Vous n’avez jamais eu peur du travail acharné, nous le savons. Pour devenir l’un des meilleurs, il faut travailler avec les meilleurs, et c’est exactement ce que j’ai fait avec mes amis alors que nous progressio­ns dans la première équipe [Ramsay était un joueur de foot prometteur qui était dans la mire des Glasgow Rangers, géants du football écossais], et ensuite en obtenant des contrats profession­nels en France, je travaillai­s sans cesse en me faisant insulter par les Français, je me faisait appeler « rosbif », traiter de toutes sortes de noms et on me demandait « qu’est-ce que tu fous ici?». Plus c’était difficile, plus cela me motivait.

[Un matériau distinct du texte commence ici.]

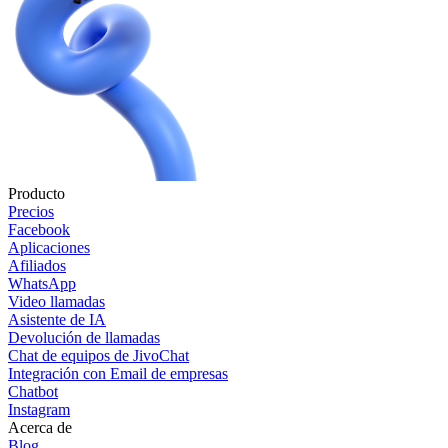
Producto
Precios
Facebook
Aplicaciones
Afiliados
WhatsApp
Video llamadas
Asistente de IA
Devolución de llamadas
Chat de equipos de JivoChat
Integración con Email de empresas
Chatbot
Instagram
Acerca de
Blog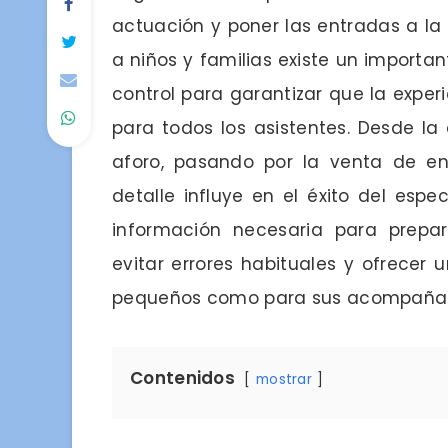
actuación y poner las entradas a la 
a niños y familias existe un importan
control para garantizar que la experi
para todos los asistentes. Desde la
aforo, pasando por la venta de ent
detalle influye en el éxito del esp
información necesaria para prepara
evitar errores habituales y ofrecer
pequeños como para sus acompañan
Contenidos
mostrar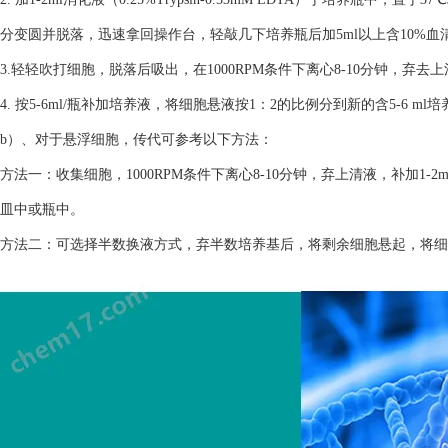
分变圆并脱落，迅速拿回操作台，轻敲几下培养瓶后加5ml以上含10%
3.轻轻吹打细胞，脱落后吸出，在1000RPM条件下离心8-10分钟，弃去
4. 按5-6ml/瓶补加培养液，将细胞悬液按1：2的比例分到新的含5-6 m
b）、对于悬浮细胞，传代可参考以下方法：
方法一：收集细胞，1000RPM条件下离心8-10分钟，弃上清液，补加1-2
皿中或瓶中。
方法二：可选择半数换液方式，弃半数培养基后，将剩余细胞悬起，将细胞悬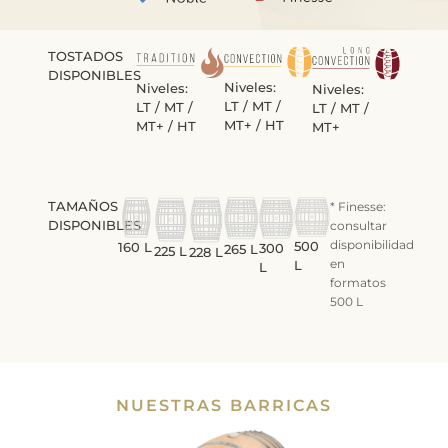
TOSTADOS
DISPONIBLES
Niveles:
Niveles:
Niveles:
LT / MT /
LT / MT /
LT / MT /
MT+ / HT
MT+ / HT
MT+
TAMAÑOS
* Finesse:
DISPONIBLES
consultar
disponibilidad
500
160 L
300
265 L
225 L
228 L
en
L
L
formatos
500 L
NUESTRAS BARRICAS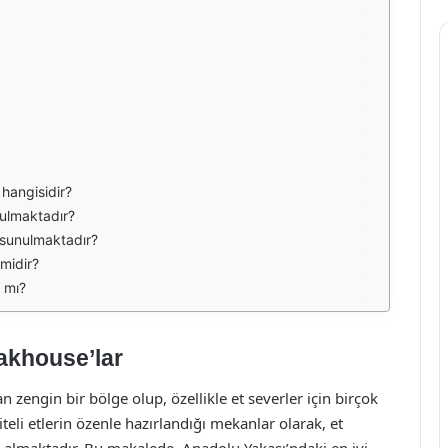
 hangisidir?
nulmaktadır?
 sunulmaktadır?
midir?
 mı?
akhouse’lar
 zengin bir bölge olup, özellikle et severler için birçok
teli etlerin özenle hazırlandığı mekanlar olarak, et
r almaktadır. Bu makalede, Anadolu Yakası’ndaki en iyi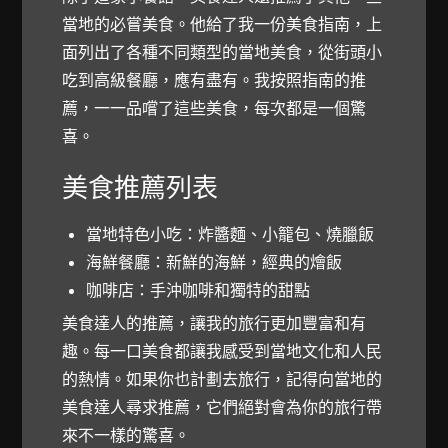
當地的必嘗美食。他給了我一份美食指南，上
面列出了各種不同類型的當地美食，從街頭小
吃到高級餐廳，應有盡有。我按照指南的推
薦，一一品嚐了這些美食，每次都是一個驚
喜。
美食推薦列表
當地特色小吃：炸醬麵、小籠包、燒臘飯
海鮮餐廳：新鮮的海鮮，經典的燴飯
咖啡店：手沖咖啡和獨特的甜點
美食達人的推薦，讓我的旅行更加豐富和有
趣。每一口美食都讓我感受到當地文化和人民
的熱情。如果你也計劃去旅行，記得向當地的
美食達人尋求推薦，它們絕對會為你的旅行帶
來不一樣的驚喜。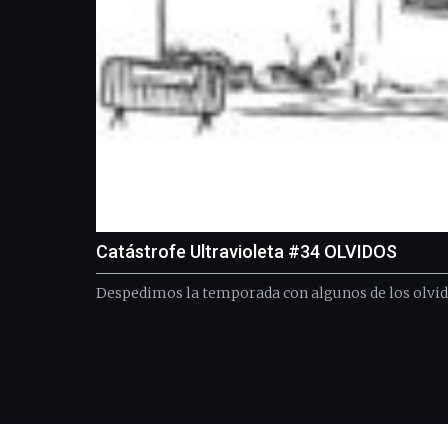
Catástrofe Ultravioleta #34 OLVIDOS
Despedimos la temporada con algunos de los olvido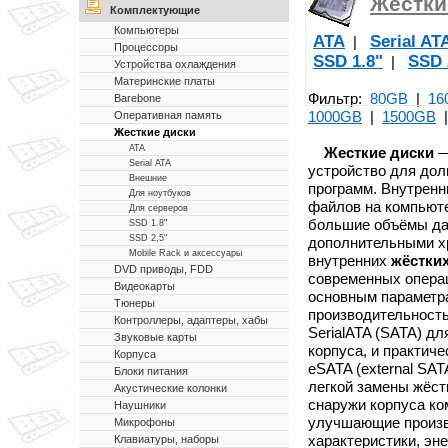
Жестки
Комплектующие
Компьютеры
ATA
Serial AT
|
Процессоры
SSD 1.8"
SSD 
|
Устройства охлаждения
Материнские платы
Фильтр:
80GB
|
16
Barebone
1000GB
|
1500GB
Оперативная память
Жесткие диски
ATA
Жесткие диски
—
Serial ATA
устройство для дол
Внешние
программ. Внутренн
Для ноутбуков
файлов на компьют
Для серверов
большие объёмы да
SSD 1.8"
SSD 2,5"
дополнительными х
Mobile Rack и аксессуары
внутренних
жёстких
DVD приводы, FDD
современных операц
Видеокарты
основным парамет
Тюнеры
производительност
Контроллеры, адаптеры, хабы
SerialATA (SATA) д
Звуковые карты
корпуса, и практич
Корпуса
eSATA (external SA
Блоки питания
легкой замены жёст
Акустические колонки
снаружи корпуса ко
Наушники
улучшающие произв
Микрофоны
характеристики, эн
Клавиатуры, наборы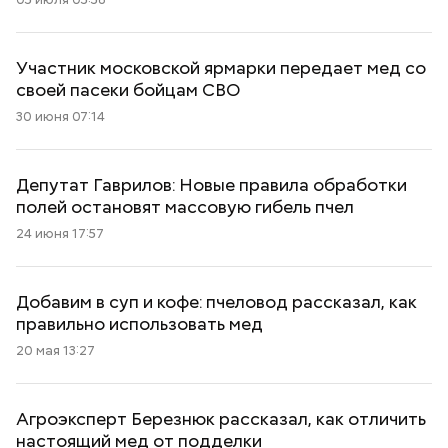
Участник московской ярмарки передает мед со
своей пасеки бойцам СВО
30 июня 07:14
Депутат Гаврилов: Новые правила обработки
полей остановят массовую гибель пчел
24 июня 17:57
Добавим в суп и кофе: пчеловод рассказал, как
правильно использовать мед
20 мая 13:27
Агроэксперт Березнюк рассказал, как отличить
настоящий мед от подделки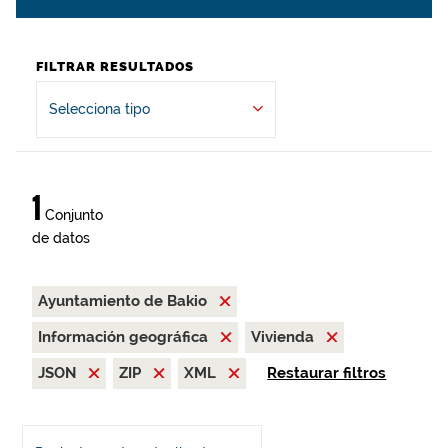
FILTRAR RESULTADOS
Selecciona tipo
1
Conjunto
de datos
Ayuntamiento de Bakio
Información geográfica
Vivienda
JSON
ZIP
XML
Restaurar filtros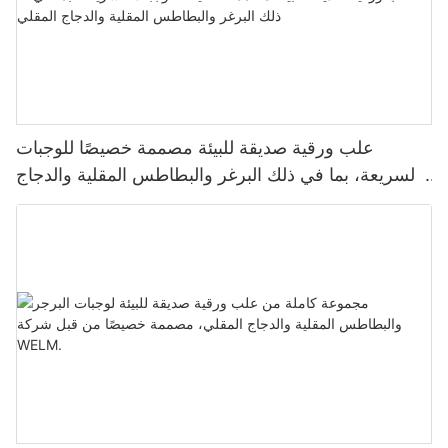
علب ورقية صديقة للبيئة مصممة خصيصًا للوجبات
السريعة، بما في ذلك البرغر والبطاطس المقلية والدجاج
المقلي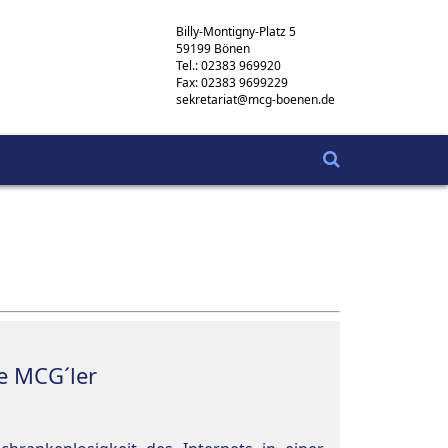
Billy-Montigny-Platz 5
59199 Bönen
Tel.: 02383 969920
Fax: 02383 9699229
sekretariat@mcg-boenen.de
re MCG´ler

En parlant de la façon dont vous avez appris votre métier, il semble que nous vivons dans une culture de la nourriture et du divertisse­ment qui donne à tout un aspect accessible et, on ose le dire, même un brin facile. Pourtant, il n’y a toujours pas de recette pour connaître le succès. Êtes-vous d’accord? Je ne pense pas que ce soit un problème d’effort, mais je crois que nous avons produit une culture où les jeunes et les adultes peuvent voir que d’autres ont pu progresser très facilement vers une profession ou vers le succès. C’est que la télé ne nous montre que les bons côtés. Les gens ne voient pas les heures, les jours, les mois et les années qui ont été consacrés à la culture de ce métier. Ils ne voient pas tout ce qui s’est passé dans les coulisses. Si tel était le cas, il n’y aurait pas ce niveau d’attentes ou de manque de respect envers les personnes qui ont réussi. Malheureus­ement, ce que les médias sociaux nous ont donné, c’est un accès sans précédent à la vie de personnes riches et célèbres, et généraleme­nt ce que vous voyez ces gens faire, c’est ce qu’ils font pendant leurs loisirs. Vous n’êtes pas témoin du labeur, alors l’image est déformée, et je pense que c’est dangereux. Y a-t-il un moyen de s’en sortir? Je ne pense pas – pas à moins que Twitter et Instagram soient rayés de la carte. Je pense que la prochaine génération doit apprendre à gérer ses attentes, car certaines d’entre elles sont totalement irréaliste­s.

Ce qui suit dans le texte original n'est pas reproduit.